One of the most important steps in computing technology in the coming years is likely to be a return to mechanical methods. Using the same sort of process used to create chips it is possible to fabricate mechanical parts - levers, gear wheels and small motors. The basic idea is that you start with a slab of polycrystalline silicon and using photographic techniques you etch away parts that are not required and deposit new layers of silicon to build up axles and to free cogs to rotate.
The best known example of a micro machine was created by the Sandia Laboratories in New Mexico. It is a complete motor developing 50uW of power in one square millimeter - still a bit big for some of the micromachines planned for the future! The motor consists of two interlocking sets of silicon fingers which can attract or repel each other as a voltage is applied. In this case the motive power is electrostatic but the same sort of principles could be applied to produce motion from heat or chemical action. The movement of two sets of combs is timed to move a small cog against a larger cog - so converting reciprocal motion to rotation.

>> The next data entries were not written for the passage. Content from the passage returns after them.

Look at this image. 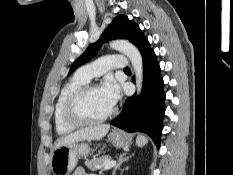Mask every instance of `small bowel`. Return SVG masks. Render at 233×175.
I'll list each match as a JSON object with an SVG mask.
<instances>
[{"instance_id":"1","label":"small bowel","mask_w":233,"mask_h":175,"mask_svg":"<svg viewBox=\"0 0 233 175\" xmlns=\"http://www.w3.org/2000/svg\"><path fill=\"white\" fill-rule=\"evenodd\" d=\"M72 175H96V174H89L83 168H76Z\"/></svg>"}]
</instances>
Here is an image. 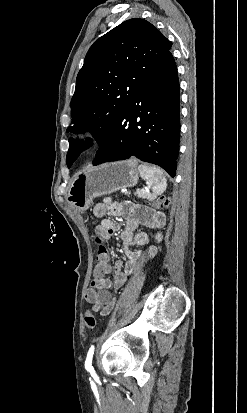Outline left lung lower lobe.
I'll list each match as a JSON object with an SVG mask.
<instances>
[{
    "mask_svg": "<svg viewBox=\"0 0 247 413\" xmlns=\"http://www.w3.org/2000/svg\"><path fill=\"white\" fill-rule=\"evenodd\" d=\"M180 87L170 50L133 94L97 151L93 165L136 157L176 175Z\"/></svg>",
    "mask_w": 247,
    "mask_h": 413,
    "instance_id": "obj_1",
    "label": "left lung lower lobe"
}]
</instances>
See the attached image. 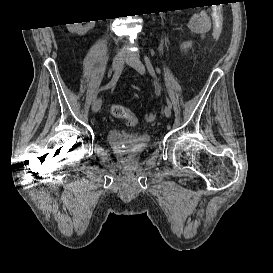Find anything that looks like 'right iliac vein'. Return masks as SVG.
<instances>
[{"label": "right iliac vein", "mask_w": 273, "mask_h": 273, "mask_svg": "<svg viewBox=\"0 0 273 273\" xmlns=\"http://www.w3.org/2000/svg\"><path fill=\"white\" fill-rule=\"evenodd\" d=\"M125 58V53L124 52H119L116 57L114 58L113 62H112V70L116 73L117 71H119V69L122 67L123 65V61ZM101 104H102V100L101 98L97 99L95 101V103L92 106V111L94 113L98 112L99 109L101 108Z\"/></svg>", "instance_id": "right-iliac-vein-1"}]
</instances>
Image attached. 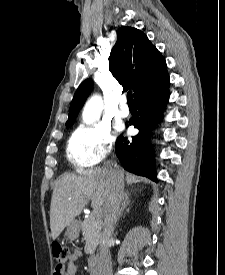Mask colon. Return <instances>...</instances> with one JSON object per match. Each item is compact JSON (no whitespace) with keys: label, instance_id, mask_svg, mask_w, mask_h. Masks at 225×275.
Segmentation results:
<instances>
[{"label":"colon","instance_id":"1","mask_svg":"<svg viewBox=\"0 0 225 275\" xmlns=\"http://www.w3.org/2000/svg\"><path fill=\"white\" fill-rule=\"evenodd\" d=\"M52 255L53 258L58 262V266L54 275H62V273L65 271L64 264L70 257L69 249L60 243H53Z\"/></svg>","mask_w":225,"mask_h":275}]
</instances>
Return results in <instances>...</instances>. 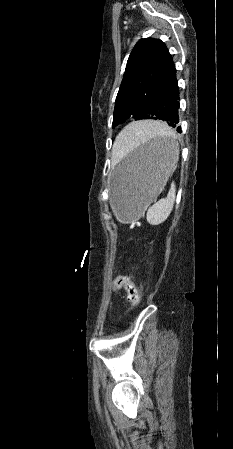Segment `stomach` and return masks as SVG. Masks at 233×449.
Segmentation results:
<instances>
[{"label": "stomach", "mask_w": 233, "mask_h": 449, "mask_svg": "<svg viewBox=\"0 0 233 449\" xmlns=\"http://www.w3.org/2000/svg\"><path fill=\"white\" fill-rule=\"evenodd\" d=\"M177 155L175 140L162 137L158 142H148L116 166L111 203L120 222L140 218L163 190Z\"/></svg>", "instance_id": "0dacf381"}]
</instances>
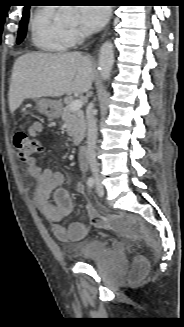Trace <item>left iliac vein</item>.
<instances>
[{"mask_svg": "<svg viewBox=\"0 0 184 327\" xmlns=\"http://www.w3.org/2000/svg\"><path fill=\"white\" fill-rule=\"evenodd\" d=\"M96 192L99 196H103V194H104L103 187L99 182H97V185H96Z\"/></svg>", "mask_w": 184, "mask_h": 327, "instance_id": "4c4485c4", "label": "left iliac vein"}]
</instances>
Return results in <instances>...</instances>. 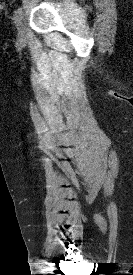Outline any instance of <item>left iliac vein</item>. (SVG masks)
<instances>
[{
  "label": "left iliac vein",
  "instance_id": "obj_1",
  "mask_svg": "<svg viewBox=\"0 0 133 275\" xmlns=\"http://www.w3.org/2000/svg\"><path fill=\"white\" fill-rule=\"evenodd\" d=\"M15 26L17 29L19 41L21 43L25 42L26 41V28H25V24H24L22 15L15 21Z\"/></svg>",
  "mask_w": 133,
  "mask_h": 275
}]
</instances>
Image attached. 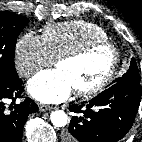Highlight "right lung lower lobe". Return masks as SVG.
Returning a JSON list of instances; mask_svg holds the SVG:
<instances>
[{
	"label": "right lung lower lobe",
	"mask_w": 142,
	"mask_h": 142,
	"mask_svg": "<svg viewBox=\"0 0 142 142\" xmlns=\"http://www.w3.org/2000/svg\"><path fill=\"white\" fill-rule=\"evenodd\" d=\"M22 81L18 78L6 83L0 82V142H21L23 127L28 115L38 111V105L27 98L20 104L15 100L23 92ZM12 100L14 106L6 107L5 101Z\"/></svg>",
	"instance_id": "obj_1"
}]
</instances>
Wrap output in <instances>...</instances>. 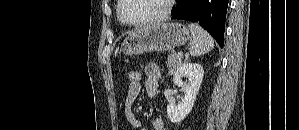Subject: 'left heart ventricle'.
<instances>
[{"label": "left heart ventricle", "mask_w": 299, "mask_h": 130, "mask_svg": "<svg viewBox=\"0 0 299 130\" xmlns=\"http://www.w3.org/2000/svg\"><path fill=\"white\" fill-rule=\"evenodd\" d=\"M166 2V0H126L123 16L131 23L146 21L161 14L165 10Z\"/></svg>", "instance_id": "1"}]
</instances>
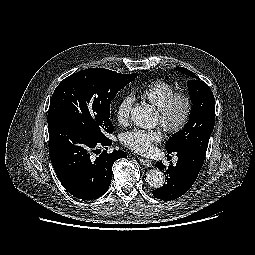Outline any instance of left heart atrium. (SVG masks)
Masks as SVG:
<instances>
[{"instance_id": "obj_1", "label": "left heart atrium", "mask_w": 255, "mask_h": 255, "mask_svg": "<svg viewBox=\"0 0 255 255\" xmlns=\"http://www.w3.org/2000/svg\"><path fill=\"white\" fill-rule=\"evenodd\" d=\"M161 137V132L158 129H134L122 134L121 142L137 153L148 154L153 150L154 143L160 141Z\"/></svg>"}]
</instances>
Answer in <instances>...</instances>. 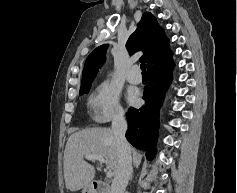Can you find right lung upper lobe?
<instances>
[{"instance_id": "cb5924a9", "label": "right lung upper lobe", "mask_w": 237, "mask_h": 193, "mask_svg": "<svg viewBox=\"0 0 237 193\" xmlns=\"http://www.w3.org/2000/svg\"><path fill=\"white\" fill-rule=\"evenodd\" d=\"M107 48L108 44H103L87 57L80 89L91 86L98 69L105 60ZM126 48L131 54L143 51L144 55L142 58L147 63V68L172 53L169 49V39L150 12L144 13L138 28L129 37Z\"/></svg>"}]
</instances>
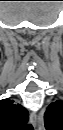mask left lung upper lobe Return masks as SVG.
I'll return each mask as SVG.
<instances>
[{"mask_svg":"<svg viewBox=\"0 0 63 130\" xmlns=\"http://www.w3.org/2000/svg\"><path fill=\"white\" fill-rule=\"evenodd\" d=\"M44 124L47 130H63V102L52 103L44 114Z\"/></svg>","mask_w":63,"mask_h":130,"instance_id":"obj_1","label":"left lung upper lobe"}]
</instances>
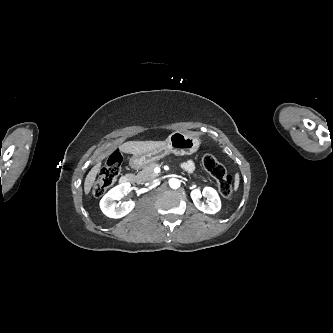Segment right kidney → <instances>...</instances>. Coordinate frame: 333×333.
Returning <instances> with one entry per match:
<instances>
[{
  "mask_svg": "<svg viewBox=\"0 0 333 333\" xmlns=\"http://www.w3.org/2000/svg\"><path fill=\"white\" fill-rule=\"evenodd\" d=\"M130 183H121L112 188L107 194L103 196L100 201V208L102 212L110 218H121L127 215L135 206V201L123 202L120 206L114 202L123 196L127 195L130 189Z\"/></svg>",
  "mask_w": 333,
  "mask_h": 333,
  "instance_id": "ca27d5eb",
  "label": "right kidney"
}]
</instances>
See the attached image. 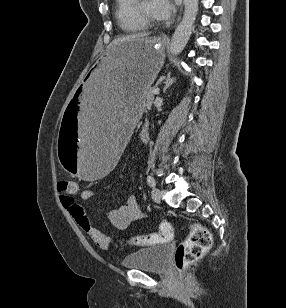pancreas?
Masks as SVG:
<instances>
[{"instance_id": "obj_1", "label": "pancreas", "mask_w": 286, "mask_h": 308, "mask_svg": "<svg viewBox=\"0 0 286 308\" xmlns=\"http://www.w3.org/2000/svg\"><path fill=\"white\" fill-rule=\"evenodd\" d=\"M153 89H154V87H148V88L145 89V91L143 93V97L146 100L147 108L151 107L152 102L154 100Z\"/></svg>"}]
</instances>
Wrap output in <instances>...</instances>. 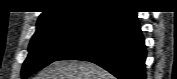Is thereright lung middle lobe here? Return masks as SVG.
<instances>
[{"label":"right lung middle lobe","instance_id":"1","mask_svg":"<svg viewBox=\"0 0 177 79\" xmlns=\"http://www.w3.org/2000/svg\"><path fill=\"white\" fill-rule=\"evenodd\" d=\"M102 15L56 21L37 28L29 45V55L22 68L23 79L58 60L79 44L98 24Z\"/></svg>","mask_w":177,"mask_h":79}]
</instances>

The first micro motor may not be very exciting but remember these are early days yet and, like electronic chips, mechanical chips benefit from automatic mass production. When you print on a wafer of silicon you make not one machine but lots, all identical. The next step is to add the electronic control circuits next to the motor - but of course if we had developed mechanical computing this hybridisation would be unnecessary!
A close up of the output gear of Sandia’s micro engine
The micro engine
What are micromachines going to be used for? At the moment the answers are often restrained for fear of seeming to make ridiculous claims. Obvious applications, the ones that most workers are concentrating on, are sensors, gyros and drug delivery. The idea is that a micromachine could have a strain sensor or a gyroscopic attitude sensor and electronics built into a single chip sized package. The idea of using a micromachine to deliver drugs is getting a bit closer to the more sci fi applications. Why not swallow a micromachine and let it decide when you need a dose of something - delivered of course with a motorised micro pipette. Only a tiny step further on is the idea of building insect sized robots that could do difficult jobs in very small places. Swallowing an ant sized machine to cure whatever ails you or popping one inside some failed machinery seems like a really good idea!
A micro machine - the large white lumps are grains of rice - the car has an electric motor which runs!